I have not seen a security-specific deployment of Tecton or Databricks Feature Store either. The vendor neutrality call here is essentially "pick the one that fits the surrounding stack and the team's skill profile," because there is no security-domain validation that would tip the scales for any of them yet.

Kedro

Pipeline orchestration, in the place Airflow doesn't quite fit.

Kedro is an open-source framework for organizing data science and ML pipeline code into modular nodes and pipelines. It was developed at QuantumBlack (McKinsey's analytics arm) and open-sourced under Apache 2.0. The honest one-liner is that Kedro structures data-science workflows to enforce modularity, configuration management, and reproducibility on code that would otherwise be a pile of notebooks.

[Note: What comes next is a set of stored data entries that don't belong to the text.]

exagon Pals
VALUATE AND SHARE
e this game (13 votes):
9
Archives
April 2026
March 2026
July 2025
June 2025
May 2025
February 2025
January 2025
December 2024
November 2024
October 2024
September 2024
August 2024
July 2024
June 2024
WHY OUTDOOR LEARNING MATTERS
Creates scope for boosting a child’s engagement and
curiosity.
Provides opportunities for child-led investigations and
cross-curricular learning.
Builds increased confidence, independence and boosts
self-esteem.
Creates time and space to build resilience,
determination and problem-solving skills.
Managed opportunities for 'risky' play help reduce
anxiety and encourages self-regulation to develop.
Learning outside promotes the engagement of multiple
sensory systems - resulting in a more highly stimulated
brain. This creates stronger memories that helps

The functional structure is simple. A node is a Python function with declared inputs and outputs. A pipeline is a directed acyclic graph of nodes wired together by name. A data catalog defines where each named input or output lives: an Iceberg table, a parquet file, a feature view, a Redis key. Running kedro run materializes the pipeline; running kedro viz opens an interactive DAG view in the browser.

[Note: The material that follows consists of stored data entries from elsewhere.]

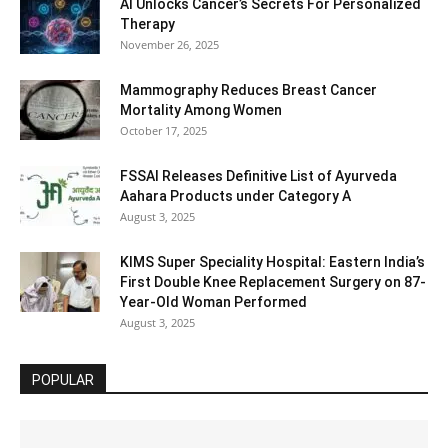
AI Unlocks Cancer’s Secrets For Personalized
Therapy
November 26, 2025
Mammography Reduces Breast Cancer
Mortality Among Women
October 17, 2025
FSSAI Releases Definitive List of Ayurveda
Aahara Products under Category A
August 3, 2025
KIMS Super Speciality Hospital: Eastern India’s
First Double Knee Replacement Surgery on 87-
Year-Old Woman Performed
August 3, 2025
POPULAR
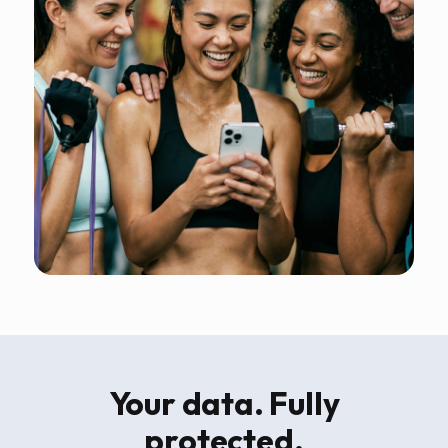
Your data. Fully
protected.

A condensed detection pipeline in Kedro looks like:

from kedro.pipeline import Pipeline, node
from .nodes import (
    ingest_cloudtrail, normalize_ocsf, extract_features,
    load_feature_store, run_detection_models,
    filter_high_confidence, send_alerts,
)

def create_detection_pipeline() -> Pipeline:
    return Pipeline([
        node(ingest_cloudtrail, "params:cloudtrail_path", "raw_cloudtrail"),
        node(normalize_ocsf,    "raw_cloudtrail",         "ocsf_events"),
        node(extract_features,  "ocsf_events",            "user_features"),
        node(load_feature_store,"user_features",          None),
        node(run_detection_models, "ocsf_events",         "raw_alerts"),
        node(filter_high_confidence, "raw_alerts",        "validated_alerts"),
        node(send_alerts,       "validated_alerts",       None),
    ])

What Kedro buys you, specifically: the OCSF normalization step can be changed without re-testing the feature extraction step. The data catalog tracks lineage automatically, so when an alert fires, you can walk backwards through the pipeline and see exactly which input dataset, which feature materialization, and which model version produced it. Each node is unit-testable in isolation. That last point is the one that matters most for security: detection-engineering code that's been through a Kedro refactor tends to have meaningfully higher test coverage than the equivalent notebook-and-cron sprawl, and the production deployment story improves with it.

The natural question is "why not use Airflow." Airflow is the dominant orchestrator for batch ETL and it deserves to be. The place Airflow does not fit cleanly is the ML-development inner loop: the iteration cycle where a data scientist is changing the feature logic, retraining, evaluating, and redeploying multiple times a day. Kedro is built around that inner loop. The typical mature pattern is to develop the pipeline in Kedro and deploy it to Airflow (or AWS Step Functions, or Kubeflow) for scheduled production execution, so the two end up complementing each other rather than competing.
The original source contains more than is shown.